Nonresident Indian is the full form of the term, and it speaks for itself. There is no direct definition of “NRI” under Indian law. The NRI, or nonresident Indian, in its broadest sense. A nonresident Indian is someone with an Indian passport who immigrates to another nation for work or studies. Divorce is not simple; when it comes to NRI divorce, it might become more difficult if one of the parties does not reside in India. In this article, we discuss the divorce options available to NRI couples.

Reasons that lead to NRI divorce-

1. The NRI husband is already married to another woman and may even have children who live with him abroad. Most of the time, the groom leaves the bride with her parents rather than taking her with him. But when the truth is out, the girl’s family asks for their daughter’s divorce.

2. The NRI spouses exaggerate their assets in the foreign nation, including their home, car, and high-paying jobs, yet they may not be able to sustain a family after marriage.

3. The Indian spouse cannot keep up with the NRI spouse’s lifestyle since it is too modern. The NRI divorce can be on the basis of incompatibility since they believe they are unsuitable as a mate.

What laws deal with NRI divorce?

1. If both partners are Indian citizens and were wed in accordance with the Hindu Marriage Act 1955, they may file for divorce by mutual consent in accordance with section 13-B of the Act.

2. Under the country’s divorce rules pertaining to foreign marriages, if both spouses are resident in the USA or any other foreign country, they may seek a divorce with mutual consent. Only a divorce that has the permission of both parties will be recognized under Indian law.

Procedure for NRI divorce-

1. The parties must file a divorce petition with the court.

2. The parties must previously agree on a maintenance amount and custody of any children born from the marriage.
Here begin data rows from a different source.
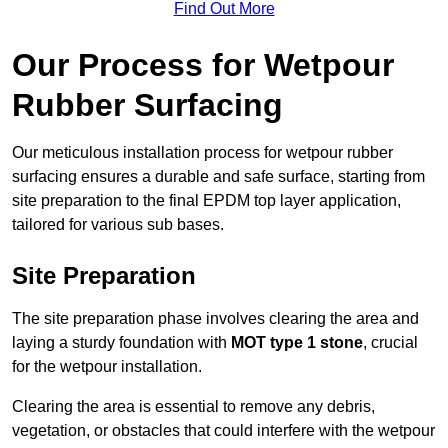
Find Out More
Our Process for Wetpour
Rubber Surfacing
Our meticulous installation process for wetpour rubber
surfacing ensures a durable and safe surface, starting from
site preparation to the final EPDM top layer application,
tailored for various sub bases.
Site Preparation
The site preparation phase involves clearing the area and
laying a sturdy foundation with
MOT type 1 stone
, crucial
for the wetpour installation.
Clearing the area is essential to remove any debris,
vegetation, or obstacles that could interfere with the wetpour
3. The case will be adjourned for six months from the date of the plea presentation, generally known as the first motion.
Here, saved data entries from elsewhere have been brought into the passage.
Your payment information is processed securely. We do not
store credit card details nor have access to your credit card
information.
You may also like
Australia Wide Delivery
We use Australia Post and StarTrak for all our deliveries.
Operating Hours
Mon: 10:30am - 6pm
4. After that time, the parties are required to appear in court to affirm their divorce by mutual consent. This will serve as confirmation.
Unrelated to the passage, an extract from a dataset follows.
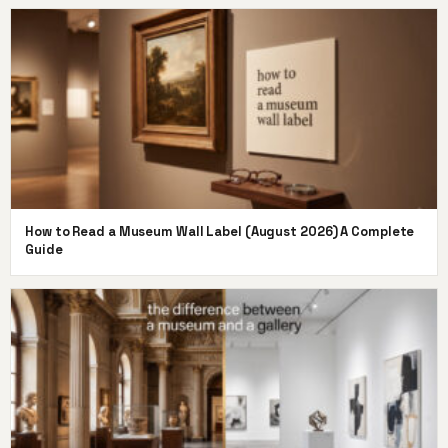
How to Read a Museum Wall Label (August 2026) A Complete
Guide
5. Any of the parties may withdraw or return the petition for divorce before the second motion and within six months.

Alternative Solutions for NRI divorce-

1. Recording of statements through video conferencing: After authenticating their identification, NRI clients might have their statements in a mutual consent divorce recorded while residing in a foreign nation to save an unnecessary trip just to provide statements in court.

The attorneys and the court should take steps to guarantee that our NRI clients have access to videoconferencing services that save the court’s and the parties’ important time. In mutual consent divorce and contentious divorce, the Family Court might examine the likelihood of videoconferencing to assist the cause of justice and require the parties to present and have their remarks recorded using videoconferencing. NRI clients should be advised by their lawyers.

2. Proceedings through Power of Attorney: Parties in marriage problems, particularly NRI divorce, can be represented in court by a valid notarized Special Power of Attorney with apostille certification. The Code of Civil Procedure includes a specific provision that permits a power of attorney holder to file a petition. The Family Court can hear an application made through a power of attorney.


The previous section covered the NRI divorce procedure. If the divorce decree obtained from a foreign court does not comply with the requirements outlined in Section 13 of the CPC, it may be declared invalid and cannot be enforced in India. The court procedures can be handled by a lawyer using a power of attorney or by mutual consent, so travelling to India is not required. It’s also advisable to select an online lawyer who is knowledgeable about Indian divorce laws that apply to non-resident Indians (NRIs), even if the divorce is happening overseas.